◆ About this task
Go through the data line by line from the top, retyping each exactly, and end with the line that contains "characters, and does so completely free of".

──────────

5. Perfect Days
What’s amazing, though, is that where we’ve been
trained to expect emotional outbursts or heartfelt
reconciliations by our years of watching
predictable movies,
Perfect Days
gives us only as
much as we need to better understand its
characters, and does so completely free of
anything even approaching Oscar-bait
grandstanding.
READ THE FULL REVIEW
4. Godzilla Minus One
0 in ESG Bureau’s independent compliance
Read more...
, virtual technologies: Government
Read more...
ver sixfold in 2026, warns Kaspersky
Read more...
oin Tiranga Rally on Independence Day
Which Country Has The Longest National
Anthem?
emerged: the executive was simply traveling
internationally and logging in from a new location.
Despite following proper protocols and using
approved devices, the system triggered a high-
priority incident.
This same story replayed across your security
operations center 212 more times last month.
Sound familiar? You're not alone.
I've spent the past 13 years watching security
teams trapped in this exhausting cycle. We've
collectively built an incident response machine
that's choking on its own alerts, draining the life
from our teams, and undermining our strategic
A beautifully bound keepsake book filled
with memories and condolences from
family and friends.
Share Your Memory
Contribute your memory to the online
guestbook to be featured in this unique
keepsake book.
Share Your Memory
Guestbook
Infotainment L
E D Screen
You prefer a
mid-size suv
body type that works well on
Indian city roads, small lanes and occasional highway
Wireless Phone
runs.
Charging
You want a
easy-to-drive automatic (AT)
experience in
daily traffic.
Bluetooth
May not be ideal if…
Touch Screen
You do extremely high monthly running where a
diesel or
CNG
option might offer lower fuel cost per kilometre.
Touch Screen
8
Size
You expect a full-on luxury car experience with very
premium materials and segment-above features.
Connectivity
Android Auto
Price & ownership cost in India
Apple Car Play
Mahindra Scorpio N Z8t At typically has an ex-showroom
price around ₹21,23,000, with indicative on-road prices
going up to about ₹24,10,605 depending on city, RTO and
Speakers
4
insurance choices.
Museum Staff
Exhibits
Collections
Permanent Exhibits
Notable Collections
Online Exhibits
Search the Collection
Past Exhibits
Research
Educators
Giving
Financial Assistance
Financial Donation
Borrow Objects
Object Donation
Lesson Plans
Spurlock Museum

──────────

◆ Task solution
5. Perfect Days
What’s amazing, though, is that where we’ve been
trained to expect emotional outbursts or heartfelt
reconciliations by our years of watching
predictable movies,
Perfect Days
gives us only as
much as we need to better understand its
characters, and does so completely free of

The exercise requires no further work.